00:03 Download November 29th, -0001


 This one is a no-brainer for me to recommend. As a little Debbi living in Northern California in the late 60’s, CCR was THE band that was played every hour on the Top 40 San Fran AM radio station that I tuned into religiously. I was hooked by the approach of Creedence at a time when most of the songs on the radio were silly little ditties (remember Tommy Roe and “Dizzy? Jam Up and Jelly Tight?” Ray Stevens and “Gitarzan?”) If it wasn’t silly, it was all goopy lovey dovey. It’s embarrasing to even have to write “Yummy Yummy Yummy I Got Love in My Tummy” but there you go. That’s what we heard on the AM radio.

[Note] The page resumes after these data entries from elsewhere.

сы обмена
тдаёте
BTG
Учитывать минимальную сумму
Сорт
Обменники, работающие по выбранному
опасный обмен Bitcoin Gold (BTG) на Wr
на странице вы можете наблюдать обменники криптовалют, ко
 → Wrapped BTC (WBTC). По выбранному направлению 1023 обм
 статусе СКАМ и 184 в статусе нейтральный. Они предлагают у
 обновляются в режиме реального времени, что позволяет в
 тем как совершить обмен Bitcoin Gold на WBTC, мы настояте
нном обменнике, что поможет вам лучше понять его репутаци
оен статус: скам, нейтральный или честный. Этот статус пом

And then all of a sudden there was this band that didn’t sing love songs. They sang about rain. And about pain. And about sinister purposes. And effigies. Back then, I had to look up that word in the dictionary. But I didn’t have to research the way the music made me feel. The pulsating “Susie Q” didn’t even need the words. Ditto “I Heard It Through the Grapevine”. (both songs covers that Creedence put an indelible stamp on). The poignancy of “Lodi” and “Wrote a Song for Everyone” made this little 12 year old aware that something bigger than she understood was going on. Yet, there was no preaching. There was no hidden underlying “try to decipher me” lyrics. It was all right there. Whether it clocked in less than three minutes (most of the songs) or stretched out to 11 minutes (Susie Q and Grapevine), the lyrics were succint and worn on the plaid sleeve of John Fogerty. Because, yes, John Fogerty was the heart and soul of this band. His guitar style so distinctive as much as his grainy voice.(Creedence Clearwater Revisited with another lead singer??????PUH-LEEZE! but that’s a topic for another day)

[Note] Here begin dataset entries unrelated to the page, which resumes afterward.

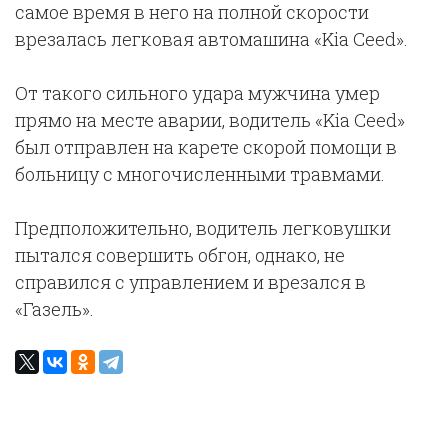
самое время в него на полной скорости
врезалась легковая автомашина «Kia Ceed».
От такого сильного удара мужчина умер
прямо на месте аварии, водитель «Kia Ceed»
был отправлен на карете скорой помощи в
больницу с многочисленными травмами.
Предположительно, водитель легковушки
пытался совершить обгон, однако, не
справился с управлением и врезался в
«Газель».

The cool thing about this collection is that it’s every single single release from CCR. A AND B sides. (dunno what that means? You see, records used to be made of this stuff called vinyl and these little records called 45’s because they played at 45rpm were put out with a song on each side. The A side was the side the record company thought was the best and most commercial side and that’s the side they expected radio stations to play so it would be a big hit and then maybe people would also buy the album. A lot of times the B side was way cooler). And for a few short years in the late 60’s and early 70’s Creedence just kept on chooglin’ and had an amazing musical output. 17 hits on the charts in four years! This collection brings them to you in their original mixes and mono glory. There is also a four song DVD set and it is absolutely a delight to watch the fresh faced, gap toothed John Fogerty playing away on “Lookin’ Out My Back Door”. Also included in the set is a poster with all the picture sleeves from all the singles and talk about tripping back in time. For the geekiest of vinyl collectors out there, there is also a limited edition collectors 45 RPM Vinyl Box Set so you can own all the singles with their rare picture sleeves in a deluxe collectible box.

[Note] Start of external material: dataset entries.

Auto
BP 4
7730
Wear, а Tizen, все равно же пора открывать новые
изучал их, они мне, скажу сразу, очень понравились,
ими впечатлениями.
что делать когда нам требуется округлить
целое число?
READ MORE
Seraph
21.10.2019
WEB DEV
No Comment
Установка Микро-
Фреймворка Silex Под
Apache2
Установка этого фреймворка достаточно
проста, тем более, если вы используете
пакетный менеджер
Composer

John Fogerty and Creedence brought something to the radio that had been missing. There was an air of danger in that swampy hoodoo sound. There was infectious joy in the poppy little singles like “Bad Moon Rising” even though he was singing of death and destruction. There was a raucous Little Richard side literally on “Good Golly Miss Molly” and also on”Travelin’ Band”. There’s a reason these songs are still played on the radio after all these years. And this collection is chock full of them.